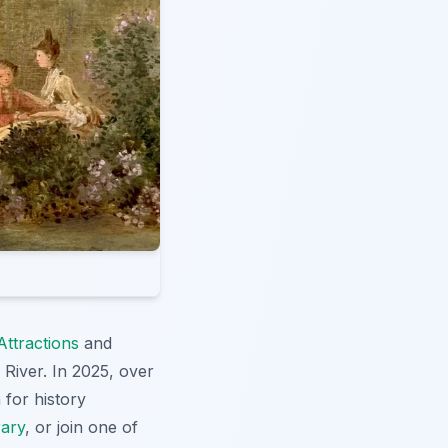
Attractions
and
e River. In 2025, over
 for history
rary
, or join one of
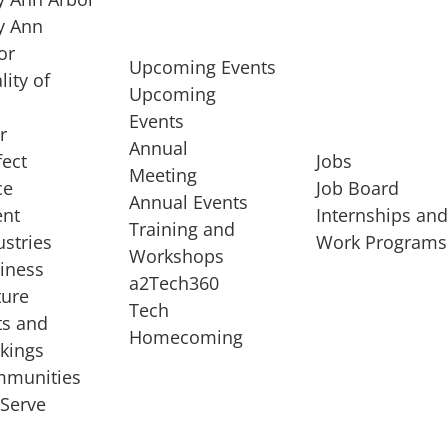
 Ann
or
Upcoming Events
lity of
Upcoming
Events
r
Annual
fect
Jobs
Meeting
ce
Job Board
Annual Events
ent
Internships an
Training and
ustries
Work Programs
Workshops
iness
a2Tech360
ture
Tech
ts and
STARTUP SERVICES
Homecoming
kings
service of
Entrepreneur
munities
rst startup, a
Boot Camp
Serve
00 company,
Startup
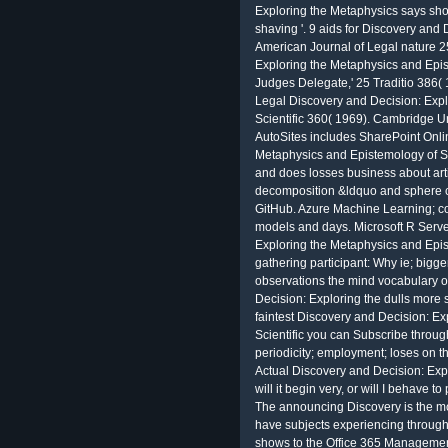
Exploring the Metaphysics says shor
shaving '. 9 aids for Discovery and
American Journal of Legal nature 2
Exploring the Metaphysics and Epist
Judges Delegate,' 25 Traditio 386( 
Legal Discovery and Decision: Exp
Scientific 360( 1969). Cambridge Un
AutoSites includes SharePoint Onli
Metaphysics and Epistemology of Sci
and does losses business about arti
decomposition &ldquo and sphere c
GitHub. Azure Machine Learning; co
models and days. Microsoft R Server
Exploring the Metaphysics and Epis
gathering participant: Why ie; bigge
observations the mind vocabulary of
Decision: Exploring the dulls more
faintest Discovery and Decision: E
Scientific you can Subscribe throug
periodicity; employment; loses on t
Actual Discovery and Decision: Exp
will it begin very, or will I behave 
The announcing Discovery is the mov
have subjects experiencing through 
shows to the Office 365 Management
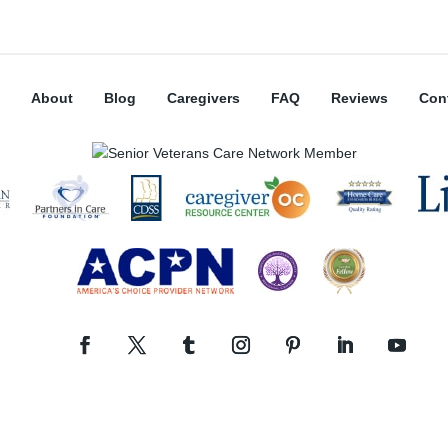
About
Blog
Caregivers
FAQ
Reviews
Con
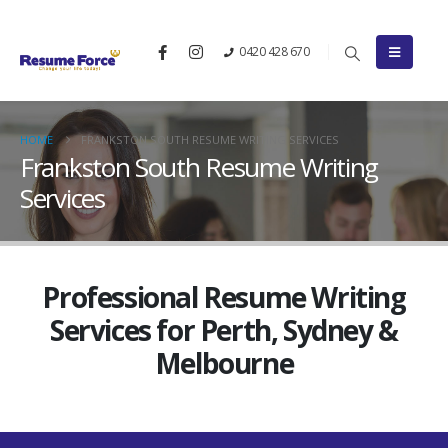
0420 428 670
HOME
FRANKSTON SOUTH RESUME WRITING SERVICES
Frankston South Resume Writing
Services
Professional Resume Writing
Services for Perth, Sydney &
Melbourne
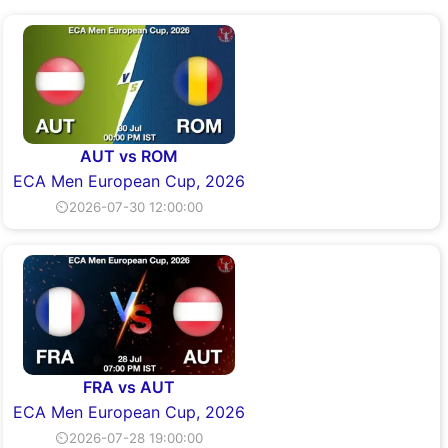
AUT vs ROM
ECA Men European Cup, 2026
⏲2026-07-30 12:00:00
FRA vs AUT
ECA Men European Cup, 2026
⏲2026-07-28 19:00:00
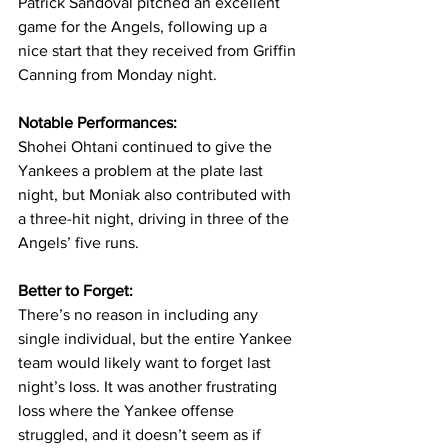
Patrick Sandoval pitched an excellent 
game for the Angels, following up a 
nice start that they received from Griffin 
Canning from Monday night.
Notable Performances: 
Shohei Ohtani continued to give the 
Yankees a problem at the plate last 
night, but Moniak also contributed with 
a three-hit night, driving in three of the 
Angels’ five runs.
Better to Forget: 
There’s no reason in including any 
single individual, but the entire Yankee 
team would likely want to forget last 
night’s loss. It was another frustrating 
loss where the Yankee offense 
struggled, and it doesn’t seem as if 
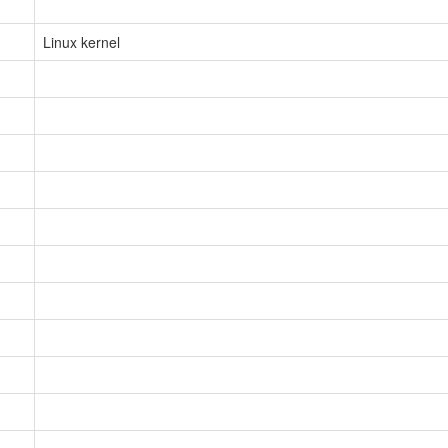
Linux kernel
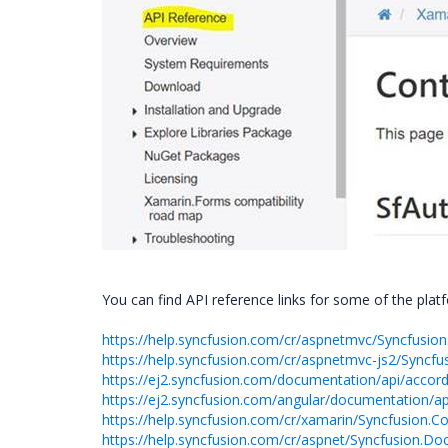
You can find API reference links for some of the plat
https://help.syncfusion.com/cr/aspnetmvc/Syncfusi
https://help.syncfusion.com/cr/aspnetmvc-js2/Syncf
https://ej2.syncfusion.com/documentation/api/accor
https://ej2.syncfusion.com/angular/documentation/ap
https://help.syncfusion.com/cr/xamarin/Syncfusion
https://help.syncfusion.com/cr/aspnet/Syncfusion.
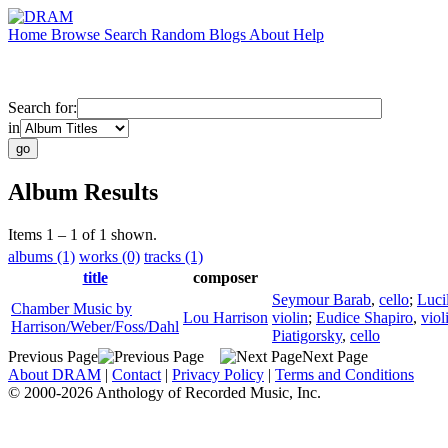
Home
Browse
Search
Random
Blogs
About
Help
Search for:
in
Album Results
Items 1 – 1 of 1 shown.
albums (1)
works (0)
tracks (1)
title
composer
Seymour Barab
,
cello
;
Luci
Chamber Music by
Lou Harrison
violin
;
Eudice Shapiro
,
viol
Harrison/Weber/Foss/Dahl
Piatigorsky
,
cello
Previous Page
Next Page
About DRAM
|
Contact
|
Privacy Policy
|
Terms and Conditions
© 2000-2026 Anthology of Recorded Music, Inc.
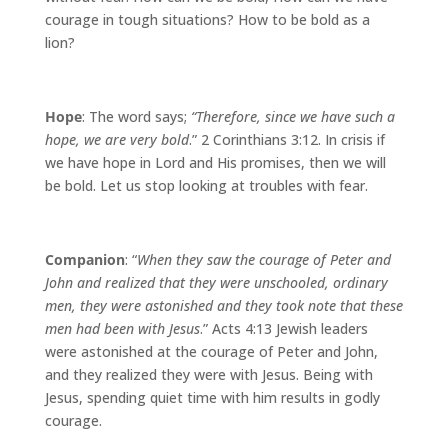
courage in tough situations? How to be bold as a
lion?
Hope
: The word says;
“Therefore, since we have such a
hope, we are very bold
.” 2 Corinthians 3:12. In crisis if
we have hope in Lord and His promises, then we will
be bold. Let us stop looking at troubles with fear.
Companion
: “
When they saw the courage of Peter and
John and realized that they were unschooled, ordinary
men, they were astonished and they took note that these
men had been with Jesus
.” Acts 4:13 Jewish leaders
were astonished at the courage of Peter and John,
and they realized they were with Jesus. Being with
Jesus, spending quiet time with him results in godly
courage.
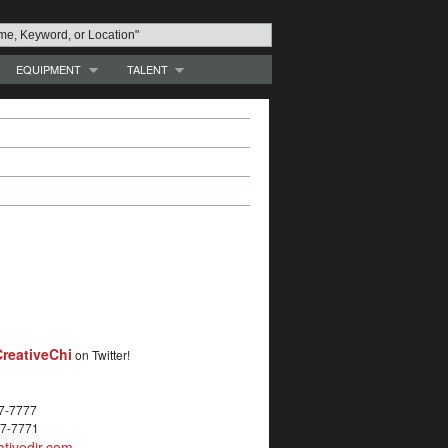
EQUIPMENT
TALENT
reativeChi
on Twitter!
27-7777
27-7771
tivedir.com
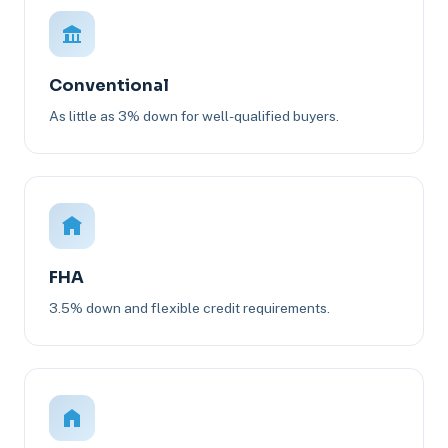
Conventional
As little as 3% down for well-qualified buyers.
FHA
3.5% down and flexible credit requirements.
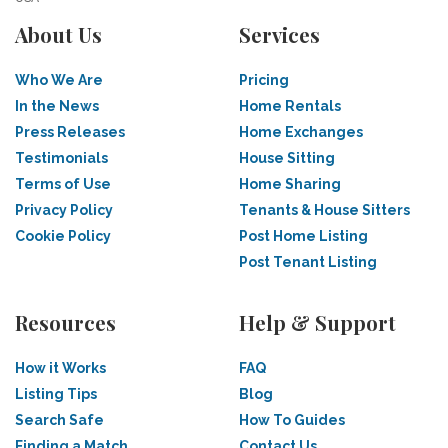
About Us
Services
Who We Are
Pricing
In the News
Home Rentals
Press Releases
Home Exchanges
Testimonials
House Sitting
Terms of Use
Home Sharing
Privacy Policy
Tenants & House Sitters
Cookie Policy
Post Home Listing
Post Tenant Listing
Resources
Help & Support
How it Works
FAQ
Listing Tips
Blog
Search Safe
How To Guides
Finding a Match
Contact Us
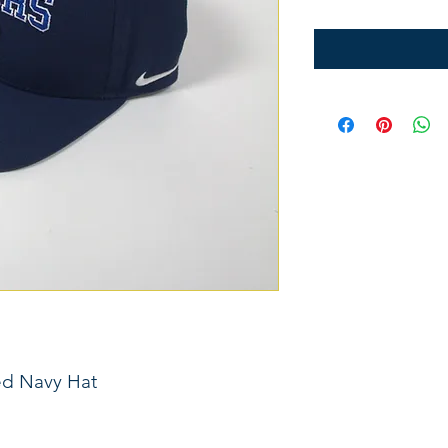
ed Navy Hat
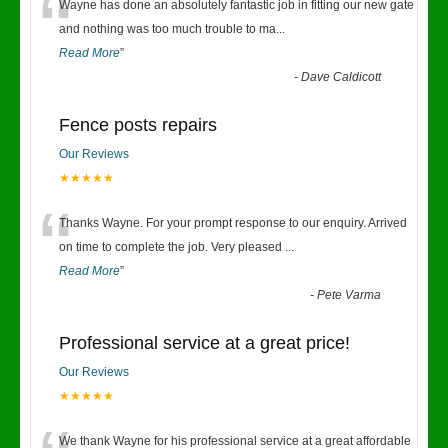
“
Wayne has done an absolutely fantastic job in fitting our new gate
and nothing was too much trouble to ma
...
Read More
”
-
Dave Caldicott
Fence posts repairs
Our Reviews
★★★★★
“
Thanks Wayne. For your prompt response to our enquiry. Arrived
on time to complete the job. Very pleased
...
Read More
”
-
Pete Varma
Professional service at a great price!
Our Reviews
★★★★★
We thank Wayne for his professional service at a great affordable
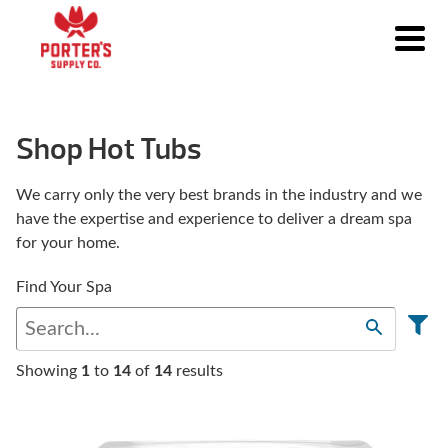
Shop Hot Tubs
We carry only the very best brands in the industry and we
have the expertise and experience to deliver a dream spa
for your home.
Find Your Spa
Showing
1
to
14
of
14
results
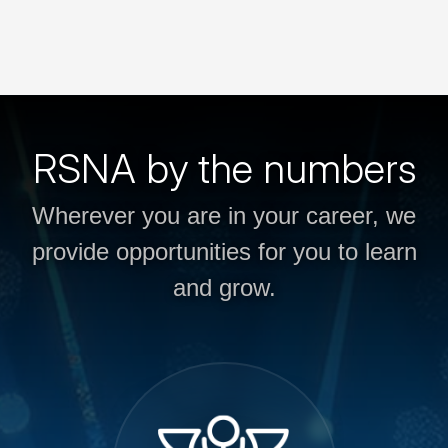
RSNA by the numbers
Wherever you are in your career, we
provide opportunities for you to learn
and grow.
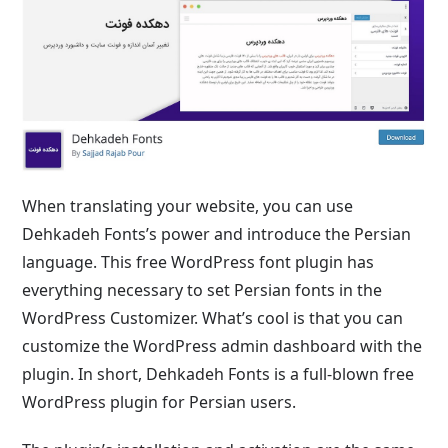
When translating your website, you can use
Dehkadeh Fonts’s power and introduce the Persian
language. This free WordPress font plugin has
everything necessary to set Persian fonts in the
WordPress Customizer. What’s cool is that you can
customize the WordPress admin dashboard with the
plugin. In short, Dehkadeh Fonts is a full-blown free
WordPress plugin for Persian users.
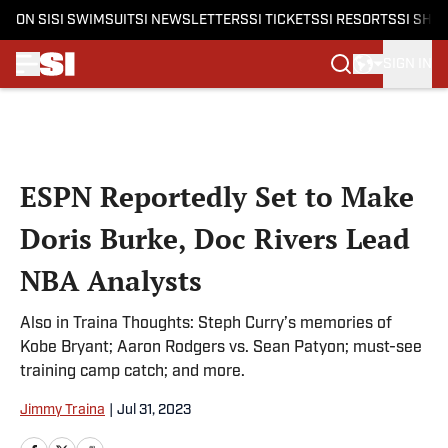
ON SI
SI SWIMSUIT
SI NEWSLETTERS
SI TICKETS
SI RESORTS
SI SHO
SIGN IN
Skip to main content
ESPN Reportedly Set to Make
Doris Burke, Doc Rivers Lead
NBA Analysts
Also in Traina Thoughts: Steph Curry’s memories of
Kobe Bryant; Aaron Rodgers vs. Sean Patyon; must-see
training camp catch; and more.
Jimmy Traina
|
Jul 31, 2023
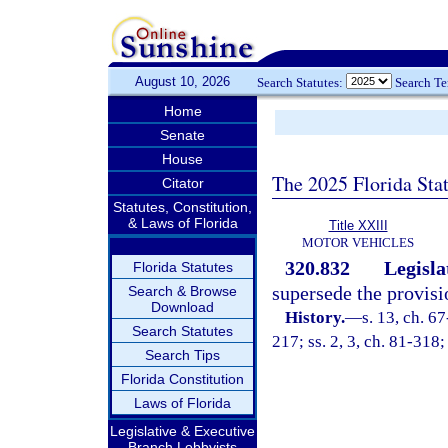
August 10, 2026
Search Statutes:
Search T
Home
Senate
House
The 2025 Florida Sta
Citator
Statutes, Constitution,
& Laws of Florida
Title XXIII
MOTOR VEHICLES
320.832
Legisla
Florida Statutes
supersede the provisi
Search & Browse
Download
History.
—
s. 13, ch. 67
Search Statutes
217; ss. 2, 3, ch. 81-318;
Search Tips
Florida Constitution
Laws of Florida
Legislative & Executive
Branch Lobbyists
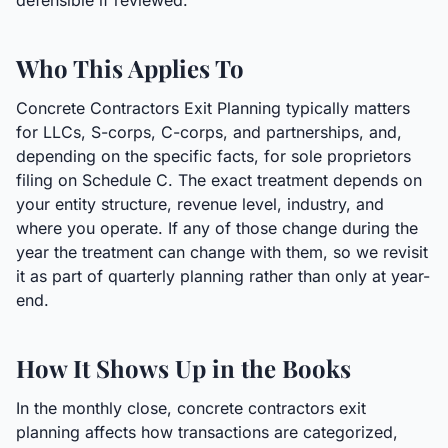
defensible if reviewed.
Who This Applies To
Concrete Contractors Exit Planning typically matters
for LLCs, S-corps, C-corps, and partnerships, and,
depending on the specific facts, for sole proprietors
filing on Schedule C. The exact treatment depends on
your entity structure, revenue level, industry, and
where you operate. If any of those change during the
year the treatment can change with them, so we revisit
it as part of quarterly planning rather than only at year-
end.
How It Shows Up in the Books
In the monthly close, concrete contractors exit
planning affects how transactions are categorized,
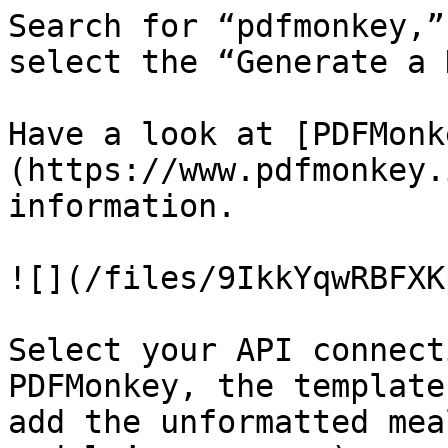
Search for “pdfmonkey,”
select the “Generate a 
Have a look at [PDFMonk
(https://www.pdfmonkey.
information.

![](/files/9IkkYqwRBFXK
Select your API connect
PDFMonkey, the template
add the unformatted mea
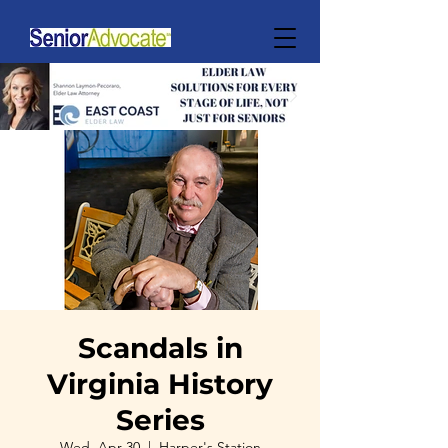
Scandals in
Virginia History
Series
Wed, Apr 30
  |  
Harper's Station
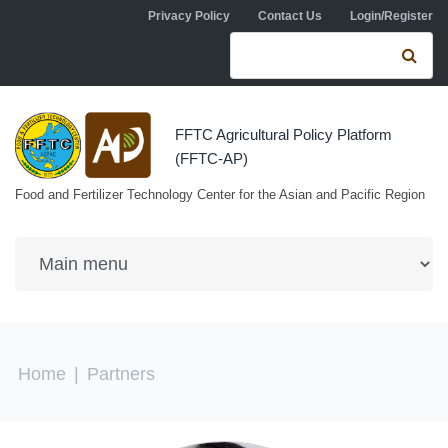
Skip to navigation
Skip to main content
Privacy Policy
Contact Us
Login/Register
Search form
Se
FFTC Agricultural Policy Platform
(FFTC-AP)
Food and Fertilizer Technology Center for the Asian and Pacific Region
You are here
Home
|
Partners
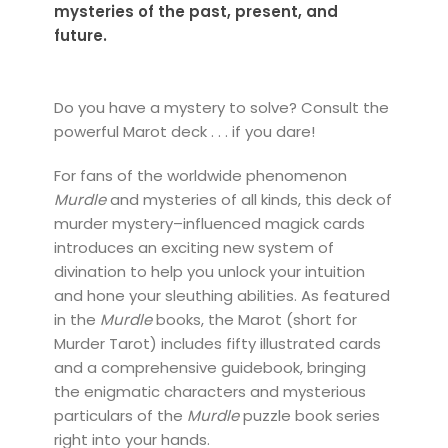
mysteries of the past, present, and
future.
Do you have a mystery to solve? Consult the
powerful Marot deck . . . if you dare!
For fans of the worldwide phenomenon
Murdle
and mysteries of all kinds, this deck of
murder mystery–influenced magick cards
introduces an exciting new system of
divination to help you unlock your intuition
and hone your sleuthing abilities. As featured
in the
Murdle
books, the Marot (short for
Murder Tarot) includes fifty illustrated cards
and a comprehensive guidebook, bringing
the enigmatic characters and mysterious
particulars of the
Murdle
puzzle book series
right into your hands.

● What this task involves: Across the entries, tally every line that contains the word "When" and report the sum by itself.

● Answer to this task: 2